What to produce: Pictures stay out of the copy. Repeat exactly the lines from the first entry below through the line that contains "शिक्षा/रोजगार", and nothing beyond.

* * * * * * *

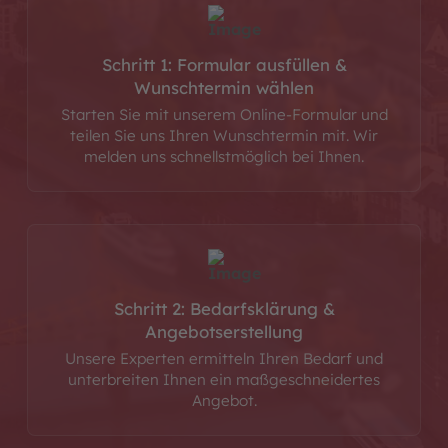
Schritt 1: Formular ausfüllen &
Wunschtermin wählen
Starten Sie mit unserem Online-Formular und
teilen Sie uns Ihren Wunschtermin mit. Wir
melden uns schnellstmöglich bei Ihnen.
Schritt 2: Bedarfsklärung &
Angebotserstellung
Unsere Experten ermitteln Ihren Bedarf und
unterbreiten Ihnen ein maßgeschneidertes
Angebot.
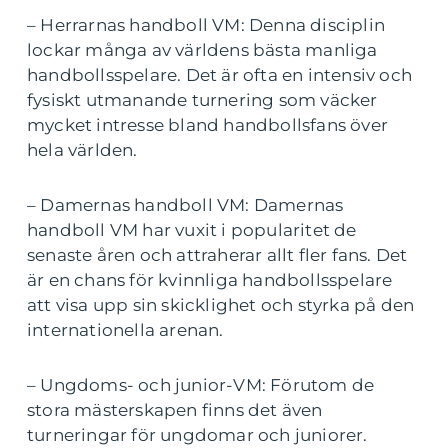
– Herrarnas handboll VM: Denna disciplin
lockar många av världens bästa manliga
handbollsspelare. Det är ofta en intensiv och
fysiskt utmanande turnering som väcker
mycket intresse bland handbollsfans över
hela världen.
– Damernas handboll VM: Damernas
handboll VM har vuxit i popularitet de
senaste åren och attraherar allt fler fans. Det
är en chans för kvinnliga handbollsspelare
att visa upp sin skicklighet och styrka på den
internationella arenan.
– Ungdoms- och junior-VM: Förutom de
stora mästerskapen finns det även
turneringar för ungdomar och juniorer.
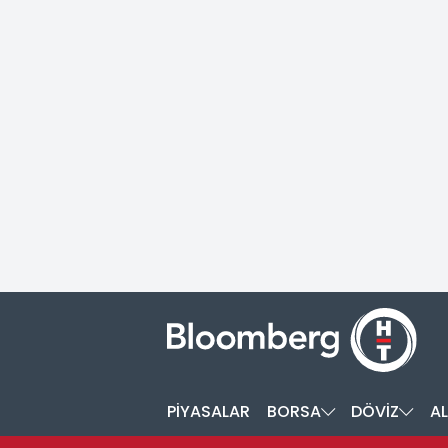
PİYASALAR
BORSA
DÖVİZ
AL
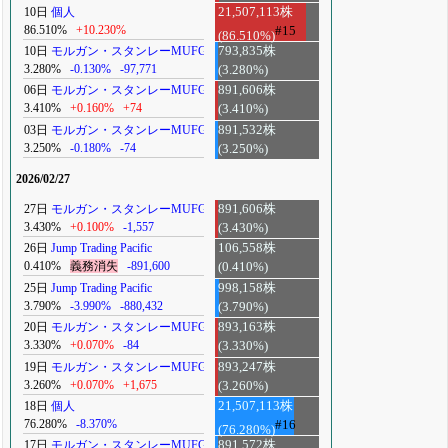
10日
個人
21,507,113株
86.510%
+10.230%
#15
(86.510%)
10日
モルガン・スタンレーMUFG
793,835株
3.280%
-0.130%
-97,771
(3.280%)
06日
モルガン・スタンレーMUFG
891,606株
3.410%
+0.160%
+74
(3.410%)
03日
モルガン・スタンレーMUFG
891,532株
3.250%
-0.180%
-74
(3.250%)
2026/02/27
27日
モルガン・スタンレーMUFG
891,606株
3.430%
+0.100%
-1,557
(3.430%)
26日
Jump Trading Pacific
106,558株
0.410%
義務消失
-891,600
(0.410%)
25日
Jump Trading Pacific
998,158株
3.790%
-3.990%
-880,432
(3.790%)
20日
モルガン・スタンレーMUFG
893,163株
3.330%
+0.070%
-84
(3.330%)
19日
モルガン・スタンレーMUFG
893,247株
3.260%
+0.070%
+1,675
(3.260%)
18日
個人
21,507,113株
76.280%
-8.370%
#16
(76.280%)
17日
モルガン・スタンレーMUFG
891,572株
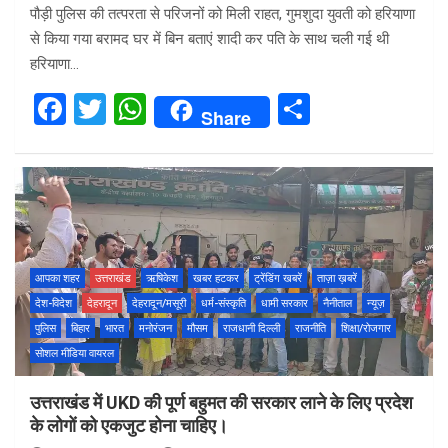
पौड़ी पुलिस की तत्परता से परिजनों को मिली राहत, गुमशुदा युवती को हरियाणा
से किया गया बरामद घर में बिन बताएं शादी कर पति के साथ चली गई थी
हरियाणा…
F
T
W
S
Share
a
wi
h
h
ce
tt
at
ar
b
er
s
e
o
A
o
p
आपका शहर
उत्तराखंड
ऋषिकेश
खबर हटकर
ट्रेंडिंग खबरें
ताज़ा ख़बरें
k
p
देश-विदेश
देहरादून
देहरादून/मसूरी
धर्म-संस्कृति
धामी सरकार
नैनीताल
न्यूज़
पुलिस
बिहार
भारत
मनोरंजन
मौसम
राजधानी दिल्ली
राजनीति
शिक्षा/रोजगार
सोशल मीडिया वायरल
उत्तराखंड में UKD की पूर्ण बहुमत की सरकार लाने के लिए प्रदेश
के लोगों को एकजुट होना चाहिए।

* * * * * * *

Written solution:
Schritt 1: Formular ausfüllen &
Wunschtermin wählen
Starten Sie mit unserem Online-Formular und
teilen Sie uns Ihren Wunschtermin mit. Wir
melden uns schnellstmöglich bei Ihnen.
Schritt 2: Bedarfsklärung &
Angebotserstellung
Unsere Experten ermitteln Ihren Bedarf und
unterbreiten Ihnen ein maßgeschneidertes
Angebot.
– Herrarnas handboll VM: Denna disciplin
lockar många av världens bästa manliga
handbollsspelare. Det är ofta en intensiv och
fysiskt utmanande turnering som väcker
mycket intresse bland handbollsfans över
hela världen.
– Damernas handboll VM: Damernas
handboll VM har vuxit i popularitet de
senaste åren och attraherar allt fler fans. Det
är en chans för kvinnliga handbollsspelare
att visa upp sin skicklighet och styrka på den
internationella arenan.
– Ungdoms- och junior-VM: Förutom de
stora mästerskapen finns det även
turneringar för ungdomar och juniorer.
PİYASALAR
BORSA
DÖVİZ
AL
10日
個人
21,507,113株
86.510%
+10.230%
#15
(86.510%)
10日
モルガン・スタンレーMUFG
793,835株
3.280%
-0.130%
-97,771
(3.280%)
06日
モルガン・スタンレーMUFG
891,606株
3.410%
+0.160%
+74
(3.410%)
03日
モルガン・スタンレーMUFG
891,532株
3.250%
-0.180%
-74
(3.250%)
2026/02/27
27日
モルガン・スタンレーMUFG
891,606株
3.430%
+0.100%
-1,557
(3.430%)
26日
Jump Trading Pacific
106,558株
0.410%
義務消失
-891,600
(0.410%)
25日
Jump Trading Pacific
998,158株
3.790%
-3.990%
-880,432
(3.790%)
20日
モルガン・スタンレーMUFG
893,163株
3.330%
+0.070%
-84
(3.330%)
19日
モルガン・スタンレーMUFG
893,247株
3.260%
+0.070%
+1,675
(3.260%)
18日
個人
21,507,113株
76.280%
-8.370%
#16
(76.280%)
17日
モルガン・スタンレーMUFG
891,572株
पौड़ी पुलिस की तत्परता से परिजनों को मिली राहत, गुमशुदा युवती को हरियाणा
से किया गया बरामद घर में बिन बताएं शादी कर पति के साथ चली गई थी
हरियाणा…
F
T
W
S
Share
a
wi
h
h
ce
tt
at
ar
b
er
s
e
o
A
o
p
आपका शहर
उत्तराखंड
ऋषिकेश
खबर हटकर
ट्रेंडिंग खबरें
ताज़ा ख़बरें
k
p
देश-विदेश
देहरादून
देहरादून/मसूरी
धर्म-संस्कृति
धामी सरकार
नैनीताल
न्यूज़
पुलिस
बिहार
भारत
मनोरंजन
मौसम
राजधानी दिल्ली
राजनीति
शिक्षा/रोजगार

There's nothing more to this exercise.